Mrs. O'Brien, too, in her own way helped to further the matter. She felt that she had a good audience for her little anecdotes of the child whose infancy she had fostered, and towards whom in his completed manhood she had a sort of almost idolatrous devotion. Seeing the girl so sympathetic and listening so patiently, she too began to see something like the beginnings of a fact. And so the game went merrily on.

The telegrams at Queenstown were not very reassuring, and Colonel Ogilvie and his party pressed on at once to Sorrento whence his wife had moved on the completion of her series of baths at Ischia. Naturally the whole of the little party was depressed, until on arrival they found Mrs. Ogilvie, who was something of a valetudinarian, much better than they expected. The arrival of her husband and daughter and sister seemed to complete her cure; she brightened up at once, and even after a few days began to enjoy herself.

One day after lunch as she drove along the road to Amalfi with Judith and Joy—the Colonel was lazy that day and preferred to sit on the terrace over the sea and smoke—she began to ask all the details of the journey. Judy who had not had a chance of speaking alone with safety began to tell the little secret. Her method of commencement was abrupt, and somewhat startling to the convalescent:

"We've got a husband for Joy, at last!"

"Gracious!" said Mrs. Ogilvie. "What do you mean, Judy? Is this one of your pranks?"

"Prank indeed!" she answered back, tossing her head. "A real live lord! A belted Earl if you please—whatever that may mean."

"Is this true, Joy?" said her mother beaming anxiously on her—if such a combination is understandable. Joy took her hand and stroked it lovingly:

"Do you think, Mother dear, that if there was such a thing I should leave you all this time in ignorance of it. It is only a jest made up by the stewardess who attended us on the Cryptic. Aunt Judy seems to have taken it all in; I think dear you had better ask her; she seems to know all about it—which is certainly more than I do."

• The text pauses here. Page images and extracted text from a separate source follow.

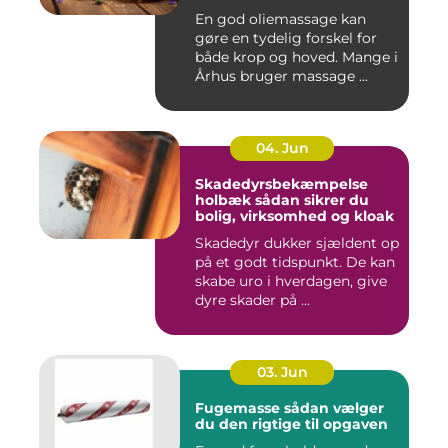
kroppen
En god oliemassage kan
gøre en tydelig forskel for
både krop og hoved. Mange i
Århus bruger massage ...
04. Jun
Skadedyrsbekæmpelse
holbæk sådan sikrer du
bolig, virksomhed og kloak
Skadedyr dukker sjældent op
på et godt tidspunkt. De kan
skabe uro i hverdagen, give
dyre skader på ...
03. Jun
Fugemasse sådan vælger
du den rigtige til opgaven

"And how did this common woman dare to jest on such a subject. I don't think Judy that this would have happened had I been with her myself!"

"Oh my dear, get off that high horse. There's nothing to be alarmed about. The stewardess—who is a most worthy and attentive person——"

"She is a dear!" interrupted Joy.

"—took such a fancy to Joy that she said there was only 'wan' in all the world who was worthy of her—a young nobleman to whom she had been foster-mother. It was certainly meant as a very true compliment, and I am bound to say that if the young man merits a hundredth part of all she said of him there's certainly no cause of offence in the mere mentioning his name."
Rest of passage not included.